In 1960, Wilder tried his hand in the big leagues when he auditioned for the role of the infamous Vin Tannen in the Hollywood classic “The Magnificent Seven.” The film, directed by John Sturges, was a Western thriller that became an instant classic.
Sadly for Wilder, he didn’t get the part, and it went to the legendary Steve McQueen instead. Honestly, it would be hard to imagine anybody but McQueen in that role, something that even Wilder agreed with decades later. And besides, it looks like this one part he didn’t get didn’t really stop him from doing big things in the future.
Serving in the U.S. Army
While his experiences in military school weren't exactly positive, Wilder's experiences in the actual military were vastly different. Shortly after moving back to the U.S., Wilder was drafted into the U.S. Army in 1956 and assigned to the medical corps after basic training.
After some time, he was given the chance to choose his post, and, wanting to stay close to New York City and his performing arts school, he chose to work as a paramedic at the Department of Psychiatry and Neurology of Valley Forge General Hospital in Pennsylvania. This way, he could both do medical work and keep working on his passion.
A Family Tragedy
In November of 1957, Wilder’s mother passed away from a battle with cancer, and it devastated the family. Sadly, this was not something that could be cured by putting on skits, no matter how funny they were. One year after her death, Wilder was discharged from the army, and he went straight back to New York City to pursue acting full-time.
He went back to a full class schedule at the HB Studio, and while he lived off unemployment benefits for a while, he ultimately got odd jobs as a fencing teacher or driving limousines. Imagine being driven around by this man!
Getting Into The Actors' Studio
Around 1959, the up-and-coming Wilder got accepted into the prestigious Actors' Studio, a membership organization of famous actors and performers. (Not the in-depth talk show with James Lipton we first had in mind.) This gave Wilder much recognition, especially in off-Broadway plays; one of his most famous was his role in the Broadway adaptation of “One Flew Over the Cuckoo’s Nest.”
Wilder played the role of mentally ill patient Billy Bibbit in the 1963 play alongside co-star Kirk Douglas.
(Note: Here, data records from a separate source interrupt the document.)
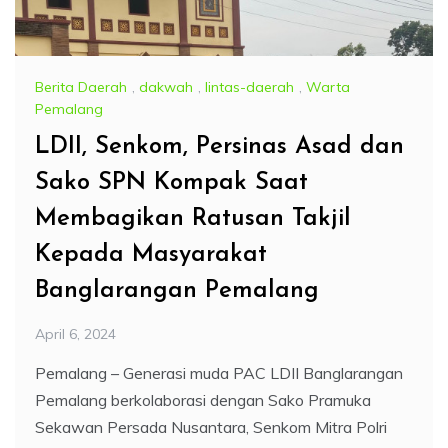
Berita Daerah
,
dakwah
,
lintas-daerah
,
Warta
Pemalang
LDII, Senkom, Persinas Asad dan
Sako SPN Kompak Saat
Membagikan Ratusan Takjil
Kepada Masyarakat
Banglarangan Pemalang
April 6, 2024
Pemalang – Generasi muda PAC LDII Banglarangan
Pemalang berkolaborasi dengan Sako Pramuka
Sekawan Persada Nusantara, Senkom Mitra Polri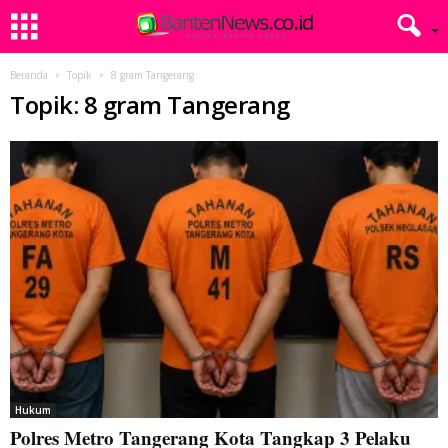
Beranda
Topik
8 gram Tangerang
Topik: 8 gram Tangerang
Hukum
Polres Metro Tangerang Kota Tangkap 3 Pelaku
From then on, people started to notice Wilder as a true talent and he started expanding his list of acting credits.
He Met Mel Brooks Through His Wife
In 1960, Wilder was cast in a play called “Mother Courage and Her Children,” in which he starred alongside famous actress Anne Bancroft. As it turns out, Bancroft was dating legendary comedy director Mel Brooks at the time, and she arranged a meeting between him and Wilder in 1963, not knowing how pivotal that meeting was going to be for Wilder's life. The two guys immediately got along.
Little did Wilder know that this meeting was going to be the start of an incredibly successful Hollywood career. Not to mention the start of an incredibly successful Hollywood friendship for the ages.